総合学習の増設、授業時数減少、部活動への圧迫

2002.6.29

  学校五日制が導入され授業時数の縮小が不可避となっているなかで、高校に「総合学習」と「情報」という新たな科目が二つも高校の教育に追加されるということはどう考えてもおかしなことです。

 授業時数の縮小が問題化されるなかで絶対に行ってはならないことが、教科数の増大であることは誰の目にも明らかです。今は教科数を減らすことは起こり得ても、増加は絶対にあってはならぬ時期なのです。教科を新たに追加することは他の教科の時間が減ることを必然的に意味します。
 特に総合学習はその教育的効果が全く意味不明のものです。いま学校現場では一単位を減らすためにすさまじい葛藤があっています。その中で意味不明の「総合学習」に3単位もの時間を割くことは暴挙とさえいえるものです。
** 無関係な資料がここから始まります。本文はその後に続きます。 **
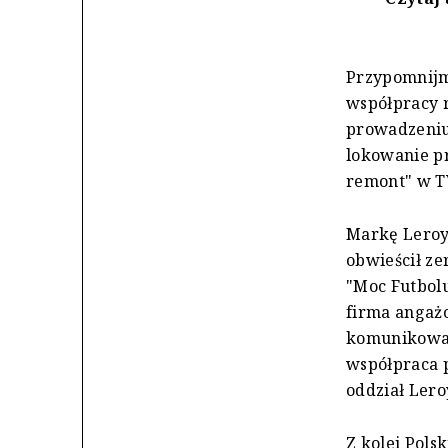
Przypomnijmy
współpracy r
prowadzeniu 
lokowanie pr
remont" w T
Markę Leroy 
obwieścił ze
"Moc Futbolu
firma angażo
komunikować
współpraca p
oddział Lero
Z kolei Pols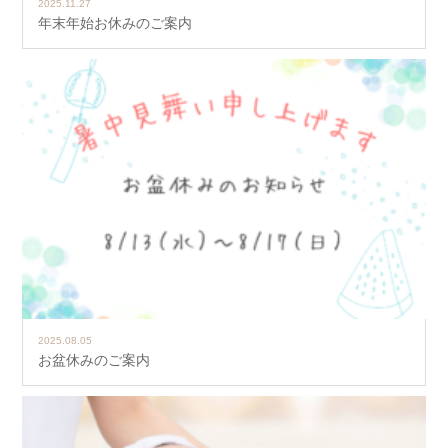
2025.11.27
年末年始お休みのご案内
2025.08.05
お盆休みのご案内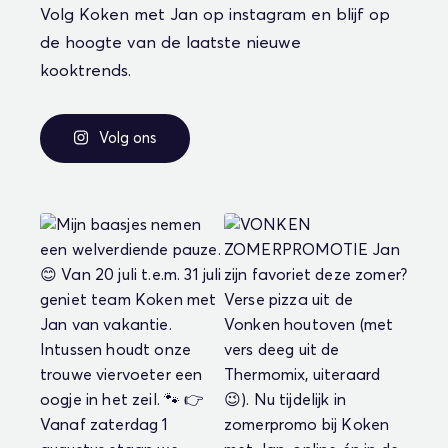
Volg Koken met Jan op instagram en blijf op
de hoogte van de laatste nieuwe
kooktrends.
Volg ons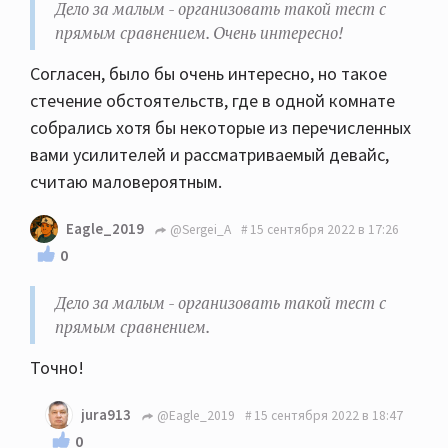
Дело за малым - организовать такой тест с
прямым сравнением. Очень интересно!
Согласен, было бы очень интересно, но такое
стечение обстоятельств, где в одной комнате
собрались хотя бы некоторые из перечисленных
вами усилителей и рассматриваемый девайс,
считаю маловероятным.
Eagle_2019
@Sergei_A
15 сентября 2022 в 17:26
0
Дело за малым - организовать такой тест с
прямым сравнением.
Точно!
jura913
@Eagle_2019
15 сентября 2022 в 18:47
0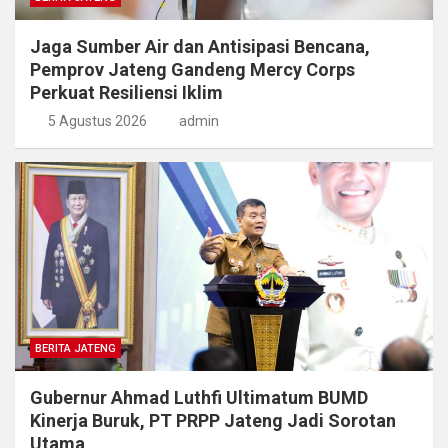
Jaga Sumber Air dan Antisipasi Bencana,
Pemprov Jateng Gandeng Mercy Corps
Perkuat Resiliensi Iklim
5 Agustus 2026
admin
BERITA JATENG
Gubernur Ahmad Luthfi Ultimatum BUMD
Kinerja Buruk, PT PRPP Jateng Jadi Sorotan
Utama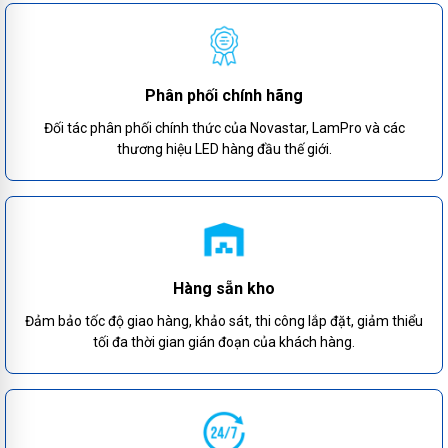
Phân phối chính hãng
Đối tác phân phối chính thức của Novastar, LamPro và các
thương hiệu LED hàng đầu thế giới.
Hàng sẵn kho
Đảm bảo tốc độ giao hàng, khảo sát, thi công lắp đặt, giảm thiểu
tối đa thời gian gián đoạn của khách hàng.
 現在、新教育課程にともなうカリキュラムの変更とその過密性の結果、6限の授業で全学年一斉に授業が終わるというスタイルが崩れようとしています。学年によって6限授業であったり、7限授業であったり、それが日によってまちまちであったりというスタイルが増えつつあります。
 ただでさえまとまった練習がしにくくなっている部活動が、ますますそろわなくなることに水を注いでいるのです。6時で終わる生徒と7時で終わる生徒が不規則に出てくるようになれば、部活動全員が一斉に集合するという形は取れなくなります。そして今の生徒は、早く集まって2時間たっぷり練習するよりも、遅く集まってちょっとだけ練習するほうが得だと思うでしょう。これでは部活動にならないのです。そういう考え方が生徒に及ぼす倫理的危険性をよく考えなければならないと思います。

 部活動はやる気のある生徒を育てるためには必要なものです。
 学校は勉強だけで成り立っているものではありません。また勉強が好きな生徒からだけ成り立っているのでもないのです。そういう生徒を育てるために、部活動は絶好の場を与え続けてきたのです。

 本来、学校教育は、
 A)課内活動(授業+ホームルーム+学校行事)
 B)課外活動(いわゆる放課後の部活動)
 の両面で成り立っているものです。

 課外活動(部活動)はちゃんとした学校の教育活動です、我々教師も勤務時間の中で(または勤務時間をとわず)その指導を行うことを認められている、正当な教育活動であるはずです。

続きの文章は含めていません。